Developers hope a 17.63-acre site corner of Frank Sinatra Drive and Portola Avenue will some day contain more than 150 new homes. (Photo: Shutterstock / Planning documents)
The Palm Desert Planning Commission on Tuesday unanimously approved a tentative tract map and precise plan for a 156-unit single-family housing development at the southwest corner of Frank Sinatra Drive and Portola Avenue.
The project will occupy a currently vacant 17.63-acre infill parcel surrounded by existing development. The tentative tract map subdivides the site into 156 lots, while the precise plan establishes the overall framework for the project, including setbacks, lot layout, and minimum lot sizes.
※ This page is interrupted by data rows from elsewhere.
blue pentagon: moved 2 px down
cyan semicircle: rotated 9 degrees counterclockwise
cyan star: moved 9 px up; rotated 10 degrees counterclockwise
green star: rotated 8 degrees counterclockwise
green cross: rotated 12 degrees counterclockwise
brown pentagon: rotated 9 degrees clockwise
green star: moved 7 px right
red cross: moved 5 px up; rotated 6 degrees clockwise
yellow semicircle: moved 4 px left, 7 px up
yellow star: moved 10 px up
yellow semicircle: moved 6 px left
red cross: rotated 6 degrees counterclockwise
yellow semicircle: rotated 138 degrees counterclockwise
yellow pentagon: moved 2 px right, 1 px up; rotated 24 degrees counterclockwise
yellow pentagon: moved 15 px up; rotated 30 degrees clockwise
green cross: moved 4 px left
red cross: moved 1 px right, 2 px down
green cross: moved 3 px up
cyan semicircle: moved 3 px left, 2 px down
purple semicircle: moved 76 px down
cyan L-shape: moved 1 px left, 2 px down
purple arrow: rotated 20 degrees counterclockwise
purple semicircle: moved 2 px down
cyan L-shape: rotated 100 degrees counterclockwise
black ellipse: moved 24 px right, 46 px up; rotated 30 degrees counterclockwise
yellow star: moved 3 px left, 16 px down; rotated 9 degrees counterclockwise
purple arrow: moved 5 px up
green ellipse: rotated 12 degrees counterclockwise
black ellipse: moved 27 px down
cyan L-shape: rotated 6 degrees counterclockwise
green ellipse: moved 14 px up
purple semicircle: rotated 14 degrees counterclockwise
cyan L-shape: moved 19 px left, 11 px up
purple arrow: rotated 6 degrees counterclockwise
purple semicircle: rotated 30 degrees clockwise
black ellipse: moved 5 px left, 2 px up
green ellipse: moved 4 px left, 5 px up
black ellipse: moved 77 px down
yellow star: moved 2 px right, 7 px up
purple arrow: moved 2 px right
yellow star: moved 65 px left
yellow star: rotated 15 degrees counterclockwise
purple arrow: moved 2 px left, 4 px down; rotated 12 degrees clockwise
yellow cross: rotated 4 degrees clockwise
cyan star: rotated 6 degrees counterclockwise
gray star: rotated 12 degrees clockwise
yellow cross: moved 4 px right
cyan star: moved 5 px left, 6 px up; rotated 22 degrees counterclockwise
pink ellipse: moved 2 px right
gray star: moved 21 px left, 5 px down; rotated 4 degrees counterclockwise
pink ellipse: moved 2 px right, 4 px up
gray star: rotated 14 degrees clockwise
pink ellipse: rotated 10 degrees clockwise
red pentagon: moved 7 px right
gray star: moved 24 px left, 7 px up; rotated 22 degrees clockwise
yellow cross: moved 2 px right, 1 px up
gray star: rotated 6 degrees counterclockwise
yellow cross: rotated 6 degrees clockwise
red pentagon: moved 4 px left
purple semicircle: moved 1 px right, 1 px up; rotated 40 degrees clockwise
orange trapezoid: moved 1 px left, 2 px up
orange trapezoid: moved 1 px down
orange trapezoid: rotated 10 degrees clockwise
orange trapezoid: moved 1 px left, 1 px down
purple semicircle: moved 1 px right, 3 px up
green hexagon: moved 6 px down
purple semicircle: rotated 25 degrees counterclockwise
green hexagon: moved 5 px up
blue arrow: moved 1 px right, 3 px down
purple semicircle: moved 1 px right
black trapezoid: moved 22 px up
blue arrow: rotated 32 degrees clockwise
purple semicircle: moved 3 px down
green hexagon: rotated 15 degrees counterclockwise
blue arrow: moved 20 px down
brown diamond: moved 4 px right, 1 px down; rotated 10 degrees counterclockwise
Tuesday's approval did not include architectural or landscape plans. According to a representative of Blue Fern, the applicant, the homebuilder that eventually takes over the project will develop those plans and bring them back to the Planning Commission and other relevant bodies at a later date.
The approval replaces an earlier vision for the site. A separate project previously approved for the parcel would have built 394 multifamily units across 13 three-story apartment buildings, but that project is "no longer active," city staff said. Blue Fern representative Kim Molina said the shift in direction was intentional.
"We wanted to bring something that wasn't going to be controversial, that was going to be more compatible with the adjacent neighborhoods, and we wanted to stay at the lower end of the zoning," Molina said. The applicant's representative also noted that "the neighbors had a lot of angst about that" earlier proposal.
The site is zoned Planned Residential, a designation intended to encourage walkable, coordinated neighborhood design. According to the city staff report, the district is meant to "allow flexibility in residential development by encouraging creative and coordinated site design that incorporates a range of residential densities, varied housing types, and community amenities."
That zoning would have permitted up to 22 units per acre on the parcel. The approved single-family project comes in well below that threshold at 9.2 dwelling units per acre — a tradeoff that prompted at least one commissioner to raise concerns about long-term housing supply, even while supporting the project.
"Personally, I'm worried that when we go too far under the maximum density, we're not going to have enough housing for our children and grandchildren in the future. So I want to be mindful of that," the commissioner said.